The US Securities and Exchange Commission, which looks into unusual share and options activity, declined to comment.
Part of the unusual call activity on June 27 appeared to be related to a big options play known as a risk reversal, according to data from options analytics firm Trade Alert.
The strategy involved the purchase of 30,000 January 2012 $25 HK calls for a premium of $2.48 and the sale of the same amount of January $21 HK puts for $2.13 apiece and was tied to the sale of 2.4 million shares at $23.16 at that time, resulting in a net premium paid of 35 cents for the package.
Clearly switching to options in this trade was far more profitable than staying with the underlying stock despite the fat premium paid on the takeover. On Friday, the January $25 strike call was as high as $13.50 per contract, better than a five-fold gain and the January $21 put is now worth a nickel.
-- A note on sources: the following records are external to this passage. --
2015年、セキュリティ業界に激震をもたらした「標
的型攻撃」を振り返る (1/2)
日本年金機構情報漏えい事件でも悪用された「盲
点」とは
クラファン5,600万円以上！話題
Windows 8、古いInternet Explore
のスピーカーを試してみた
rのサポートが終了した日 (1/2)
The trade would be most profitable with shares rising well above $25 by January expiration. It appears to be a stock replacement trade in which the customer liquidated the shares they had owned in favor of long calls and short puts, said Trade Alert President Henry Schwartz.
A risk reversal is a three-part strategy consisting of the sale of a put and the purchase of a call – both with out-of-the-money strikes – combined with the short sale of the underlying shares. In this case, the owner may have implemented the strategy to get more bullish participation through the purchase of call options and the sale of stock.
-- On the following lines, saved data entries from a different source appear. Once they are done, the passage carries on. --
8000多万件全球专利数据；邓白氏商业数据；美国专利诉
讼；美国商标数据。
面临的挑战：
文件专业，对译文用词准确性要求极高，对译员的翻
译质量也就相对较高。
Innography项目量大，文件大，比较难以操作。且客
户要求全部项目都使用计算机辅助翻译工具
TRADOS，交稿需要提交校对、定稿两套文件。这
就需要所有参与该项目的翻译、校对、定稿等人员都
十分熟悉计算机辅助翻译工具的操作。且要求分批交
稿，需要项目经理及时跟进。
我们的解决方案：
“That big reversal will probably be scrutinized by regulators,” Schwartz said. The choice of using six-month options was likely due to expectations that the deal might happen before the end of the year.
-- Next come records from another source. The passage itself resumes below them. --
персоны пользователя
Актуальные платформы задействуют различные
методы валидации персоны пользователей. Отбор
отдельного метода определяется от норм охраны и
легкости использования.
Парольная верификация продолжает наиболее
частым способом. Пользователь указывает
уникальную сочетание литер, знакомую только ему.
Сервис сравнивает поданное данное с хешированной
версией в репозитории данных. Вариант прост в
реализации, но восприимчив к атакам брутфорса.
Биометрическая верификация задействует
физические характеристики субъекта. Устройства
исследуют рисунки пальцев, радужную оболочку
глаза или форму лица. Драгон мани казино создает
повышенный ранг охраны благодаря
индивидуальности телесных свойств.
“This tells us that this was a very well-informed investor who made a large bet about an upside move such as today. But it was unclear whether or not they knew the exact timing.”
“It is not necessarily an insider trade but it was really well timed,” said Mark Sebastian, chief operating officer of options education firm optionpit.com in Chicago.
“The contract is in January, and this investor has been adding on to this trade for several weeks,” Sebastian said.
Based on Najarian’s data, several large call trades also occurred in Petrohawk on Thursday near the stock market close.
Most noteworthy was the purchase of 1,351 August $26 HK calls as well as several large prints at the August $24 strike call with Petrohawk trading at $23.49, Najarian said.
Those August $26 calls, which fetched 44 cents per contract, were worth at least $12.70 on Friday, given the takeover bid. Healthy profits will also be realised on the August $24 calls, which reached a high of $14.40 per contract compared to the initial purchase of just $1.08 apiece.
But Trade Alert’s Schwartz said the direction of the August $26 call trade was unclear and did not produce new open interest, suggesting that it does not appear that it could be somebody trading ahead of a deal.
Petrohawk shares jumped 62.49% to $38.17 on Friday on the New York Stock Exchange.